Monday, September 10, 2012

Rust in peace

Windows into a lost era
Montreal, QC
July 2012
















Most working waterfronts have these relics of an almost-lost past, silos designed to store whatever bulk goods are carried on the freighters that sail up and down the watery highways that define the North American landscape.

The ships, often little more than hulking piles of rust, once carried most of the cargo needed by a growing continent. But times have changed. The 18-wheeler now seems to dominate, and the watery highway has now been replaced by ribbons of asphalt. The ships continue to sail, but there are fewer of them, and the ports that once fed our day-to-day lives now seem almost completely removed from our reality.

As a result, structures like this one are increasingly left to the ravages of time. Or demolished. Either way, they won't last forever. And if we don't take the time to capture their slow decline now, there may not be a next time.

Your turn: How do we decide what's worth saving? Or bringing in the wrecking ball?

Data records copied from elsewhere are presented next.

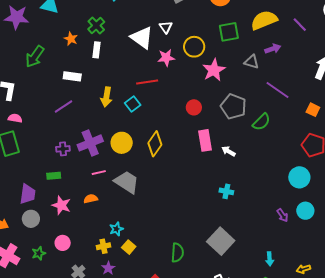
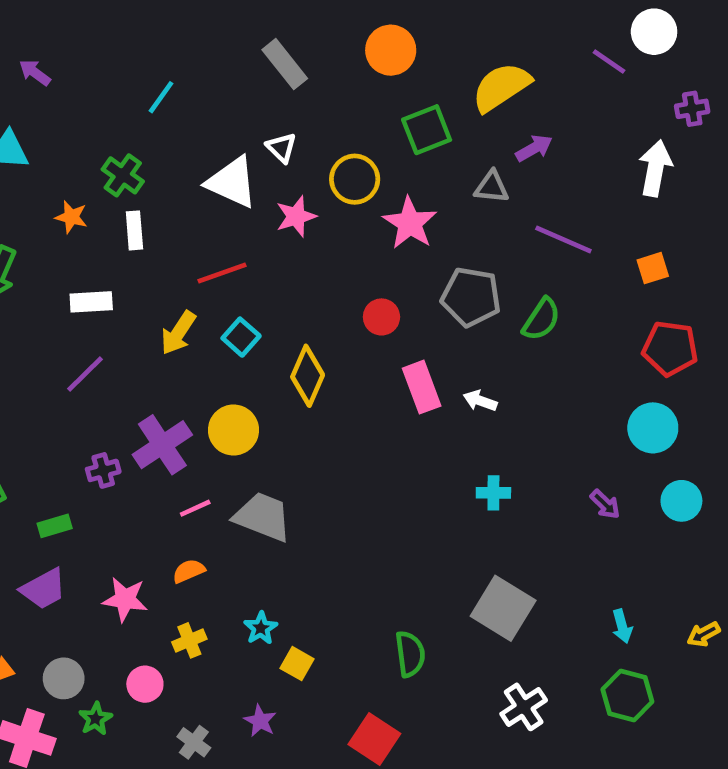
purple line: (300, 25) -> (609, 61), moved
red line: (147, 82) -> (222, 273), moved
yellow arrow: (106, 97) -> (178, 333), turned 36
orange square: (313, 110) -> (653, 268), turned -32
yellow diamond: (155, 144) -> (308, 376), moved
green rectangle: (54, 176) -> (55, 526), moved
purple trapezoid: (28, 194) -> (43, 589), turned 65
purple arrow: (282, 215) -> (605, 504), moved
gray circle: (31, 219) -> (64, 678), moved
yellow cross: (104, 246) -> (189, 640), moved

About this photo: We're wrapping up Thematic's weathered and worn theme today. There's still time to get in your last-minute submissions - just go here. New theme, at an angle, launches tonight at 7 p.m. Eastern.

4 comments:

Kalei's Best Friend said...

The easy way 'we' decide is whether what we keep is profitable... 'We' do not think of the long term of what and who it may impact and whether by tearing it down will better the general public but will think of the profits 'we' will reap... I put 'we' in quotes, since I don't consider myself part of'we'... Big business, government and rich individuals = 'we'.

mmp said...

suppose it's all down to Could Anyone Else Use The Building For Anything Else? + a time scale attached so it doesn't all drag out for ever.....?

Pat Tillett said...

Even if it doesn't make sense all the time, I hate to see old stuff destroyed. Ships, I'm not so sure though. That's a lot of scrap metal there!

Michael Manning said...

The older buildings around my University Alma mater that resembled slums have been razed and replaced by swamky dorms. If there is architectural richness or historical significance, that's one thing. But quite often, eye sores should be replaced by buildings that inspire hope!